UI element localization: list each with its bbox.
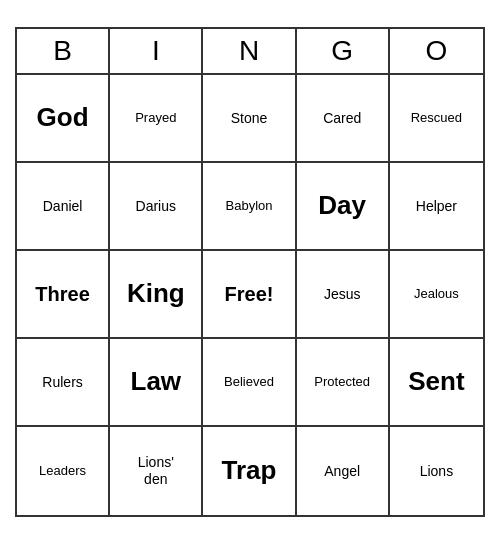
bingo-cell-13: Jesus <box>297 251 390 339</box>
bingo-cell-text-0: God <box>37 102 89 133</box>
bingo-cell-4: Rescued <box>390 75 483 163</box>
bingo-cell-text-2: Stone <box>231 110 268 127</box>
bingo-cell-20: Leaders <box>17 427 110 515</box>
bingo-cell-text-24: Lions <box>420 463 453 480</box>
bingo-cell-14: Jealous <box>390 251 483 339</box>
header-cell-b: B <box>17 29 110 73</box>
bingo-cell-text-7: Babylon <box>226 198 273 214</box>
header-cell-g: G <box>297 29 390 73</box>
bingo-cell-text-5: Daniel <box>43 198 83 215</box>
bingo-grid: GodPrayedStoneCaredRescuedDanielDariusBa… <box>17 75 483 515</box>
header-cell-n: N <box>203 29 296 73</box>
bingo-cell-12: Free! <box>203 251 296 339</box>
bingo-cell-text-22: Trap <box>222 455 277 486</box>
bingo-cell-18: Protected <box>297 339 390 427</box>
bingo-cell-text-13: Jesus <box>324 286 361 303</box>
bingo-cell-6: Darius <box>110 163 203 251</box>
bingo-cell-15: Rulers <box>17 339 110 427</box>
bingo-cell-text-18: Protected <box>314 374 370 390</box>
bingo-cell-text-14: Jealous <box>414 286 459 302</box>
bingo-cell-10: Three <box>17 251 110 339</box>
bingo-cell-text-6: Darius <box>136 198 176 215</box>
bingo-cell-text-23: Angel <box>324 463 360 480</box>
bingo-cell-24: Lions <box>390 427 483 515</box>
bingo-cell-text-4: Rescued <box>411 110 462 126</box>
bingo-cell-2: Stone <box>203 75 296 163</box>
bingo-cell-3: Cared <box>297 75 390 163</box>
bingo-card: BINGO GodPrayedStoneCaredRescuedDanielDa… <box>15 27 485 517</box>
bingo-cell-text-12: Free! <box>225 282 274 306</box>
bingo-cell-11: King <box>110 251 203 339</box>
bingo-cell-text-10: Three <box>35 282 89 306</box>
bingo-cell-21: Lions' den <box>110 427 203 515</box>
bingo-cell-19: Sent <box>390 339 483 427</box>
bingo-cell-text-17: Believed <box>224 374 274 390</box>
bingo-cell-22: Trap <box>203 427 296 515</box>
bingo-cell-text-16: Law <box>131 366 182 397</box>
bingo-cell-text-8: Day <box>318 190 366 221</box>
bingo-cell-text-19: Sent <box>408 366 464 397</box>
bingo-header: BINGO <box>17 29 483 75</box>
bingo-cell-23: Angel <box>297 427 390 515</box>
header-cell-o: O <box>390 29 483 73</box>
bingo-cell-text-20: Leaders <box>39 463 86 479</box>
bingo-cell-text-3: Cared <box>323 110 361 127</box>
bingo-cell-text-15: Rulers <box>42 374 82 391</box>
bingo-cell-text-21: Lions' den <box>138 454 174 488</box>
bingo-cell-text-11: King <box>127 278 185 309</box>
bingo-cell-7: Babylon <box>203 163 296 251</box>
bingo-cell-text-9: Helper <box>416 198 457 215</box>
bingo-cell-text-1: Prayed <box>135 110 176 126</box>
bingo-cell-0: God <box>17 75 110 163</box>
bingo-cell-16: Law <box>110 339 203 427</box>
bingo-cell-1: Prayed <box>110 75 203 163</box>
bingo-cell-8: Day <box>297 163 390 251</box>
bingo-cell-5: Daniel <box>17 163 110 251</box>
bingo-cell-9: Helper <box>390 163 483 251</box>
header-cell-i: I <box>110 29 203 73</box>
bingo-cell-17: Believed <box>203 339 296 427</box>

####################

WHAT TO WORK ON =
Extract, from the material above, each line holding the word "Rulers".

YOUR RESPONSE =
bingo-cell-15: Rulers <box>17 339 110 427</box>
bingo-cell-text-15: Rulers <box>42 374 82 391</box>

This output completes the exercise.